Napoleon Sarony via Wikimedia Commons // Public Domain
After the death of his wife, Farini performed a few shows, but he was shaken and disappeared for a while into South America. In 1866, he crossed the Atlantic and began performing again in England with a new partner—his adopted 10-year-old son, who went by the name El Niño. He and his son became The Flying Farinis, a popular trapeze act performing at Cremorne Gardens and the Alhambra Palace in London. One of the highlights of the act was when his son would hang from a trapeze by the nape of his neck, all the while playing a drum high above the crowd. (As an aside, in 1870 El Niño began performing in Paris as "The Beautiful Lulu, the girl Aerialist and Circassian Catapultist." Lulu received dozens of marriage proposals over the next eight years, until revealing his true gender identity in 1878.)
At age 31, the Great Farini retired from performing stunts and turned his attention to training, managing, and inventing. He came up with the apparatus to make a "human cannonball" act possible. His teenage protégé Zazel was the first to go flying across an arena, blasted from a cannon. Farini is also credited with, variously, inventing the modern parachute, a folding theater seat, better gun cartridges, types of telegraph equipment, and an efficient watering can. He also came up with improvements to steam engines and can-packing machines. At age 33, Farini married again. Although his union with Alice Carpenter produced two sons, they divorced in 1880.

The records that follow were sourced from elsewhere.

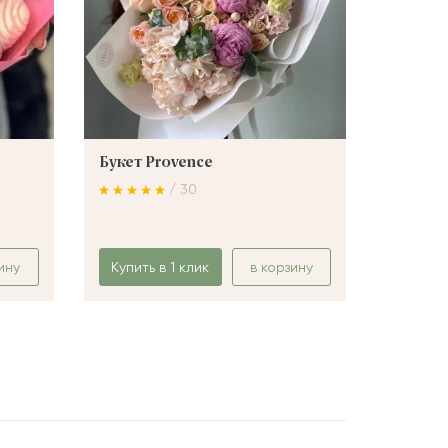
Букет Provence
Букет 
/ 30
ину
Купить в 1 клик
в корзину
Купить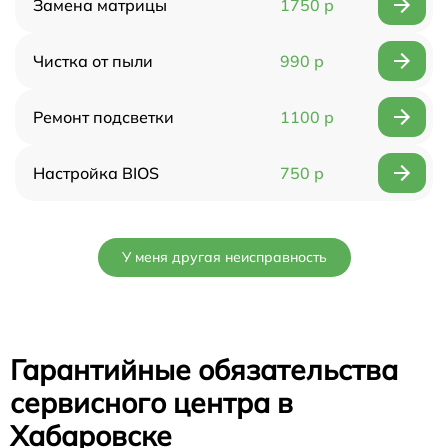
Замена матрицы
1750 р
Чистка от пыли
990 р
Ремонт подсветки
1100 р
Настройка BIOS
750 р
У меня другая неисправность
Гарантийные обязательства
сервисного центра в
Хабаровске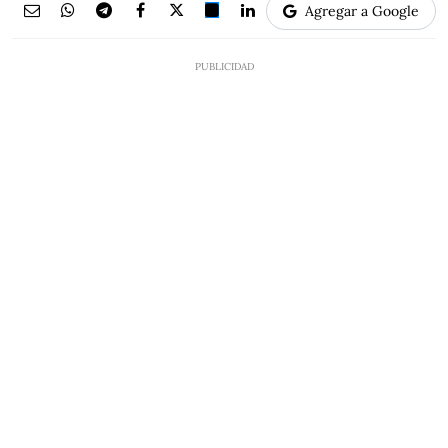
Agregar a Google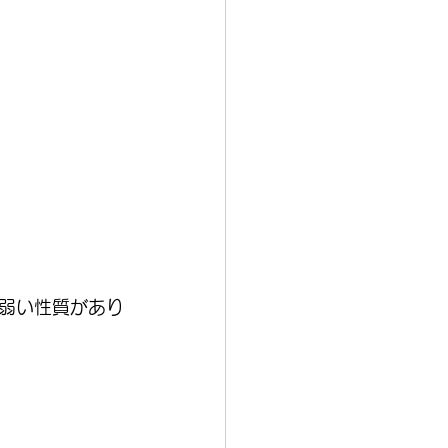
弱い性質があり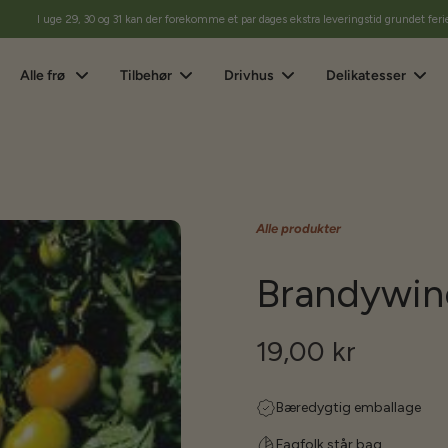
I uge 29, 30 og 31 kan der forekomme et par dages ekstra leveringstid grundet feri
Alle frø
Tilbehør
Drivhus
Delikatesser
Alle produkter
Brandywin
19,00 kr
Bæredygtig emballage
Fagfolk står bag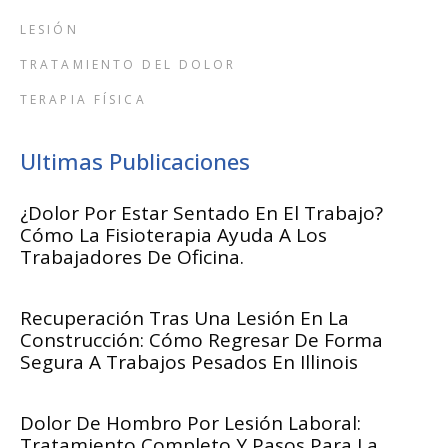
LESIÓN
TRATAMIENTO DEL DOLOR
TERAPIA FÍSICA
Ultimas Publicaciones
¿Dolor Por Estar Sentado En El Trabajo?
Cómo La Fisioterapia Ayuda A Los
Trabajadores De Oficina.
Recuperación Tras Una Lesión En La
Construcción: Cómo Regresar De Forma
Segura A Trabajos Pesados En Illinois
Dolor De Hombro Por Lesión Laboral:
Tratamiento Completo Y Pasos Para La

Ever the showman, Farini also put together an exhibition of human oddities, including Krao, the Missing Link; the Man with the Iron Skull; the World's Most Tattooed Man, and Dwarf Earthmen (actually pygmies from Africa). He put together the spectacle in the 1870s to help the struggling Royal Westminster Aquarium, and paying customers came flocking in.
His exploits continued when he traveled to the Kalahari Desert in southern Africa in 1885. With his adopted son along as photographer, Farini claimed to have discovered the ruins of an ancient kingdom. The tribespeople of the sandy savannah had claimed that there was once an ancient civilization there. In London, Farini mounted an exhibition of the photos "revealing" The Lost City of the Kalahari. He later published a book on his explorations titled Through the Kalahari Desert. It's never been conclusively proven that the mysterious ancient kingdom was real.

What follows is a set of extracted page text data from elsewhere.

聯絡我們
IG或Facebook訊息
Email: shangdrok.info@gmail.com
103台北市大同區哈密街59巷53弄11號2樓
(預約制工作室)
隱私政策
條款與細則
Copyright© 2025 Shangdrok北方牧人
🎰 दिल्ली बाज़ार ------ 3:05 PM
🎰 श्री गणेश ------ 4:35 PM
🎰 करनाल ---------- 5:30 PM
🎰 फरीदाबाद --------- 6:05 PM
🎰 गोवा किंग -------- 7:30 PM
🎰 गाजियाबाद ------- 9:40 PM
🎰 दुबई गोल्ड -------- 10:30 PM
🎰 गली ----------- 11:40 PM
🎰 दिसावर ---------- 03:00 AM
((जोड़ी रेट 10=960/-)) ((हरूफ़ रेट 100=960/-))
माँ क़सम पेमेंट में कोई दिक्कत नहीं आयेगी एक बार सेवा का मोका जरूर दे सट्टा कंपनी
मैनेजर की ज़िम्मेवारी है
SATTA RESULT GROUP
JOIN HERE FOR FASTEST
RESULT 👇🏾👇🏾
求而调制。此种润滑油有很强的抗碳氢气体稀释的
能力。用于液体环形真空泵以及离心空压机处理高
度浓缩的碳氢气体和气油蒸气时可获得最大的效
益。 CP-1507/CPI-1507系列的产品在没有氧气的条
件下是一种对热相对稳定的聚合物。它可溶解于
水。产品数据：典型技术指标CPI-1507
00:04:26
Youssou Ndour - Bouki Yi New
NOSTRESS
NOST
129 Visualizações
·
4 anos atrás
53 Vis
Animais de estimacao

WellcomeImages via Wikimedia Commons // Image credit CC BY 4.0
In addition to all his other interests, Farini was fascinated with botany. He collected bulbs and seeds from his travels, and published Ferns Which Grow in New Zealand (around 1875) and How to Grow Begonias in 1897. He was also a keen businessman, and served as second vice-president of the Rossland Gold Mining Development and Investment Company. He invested his own earnings in mining operations.
Through his vast travels, he mastered seven languages, which proved to be a needed talent in World War I—he and his wife Anna (whom he married in 1886) were hired to translate stories from German newspapers related to the war effort.
In his eighties, living back in Port Hope, Farini took up oil painting. His work was so skilled that it hung in the Canadian National Exhibition. When he died from the flu at age 90 in Port Hope, Ontario, it could truly be said that Farini had lived a great life—there was never a dull moment.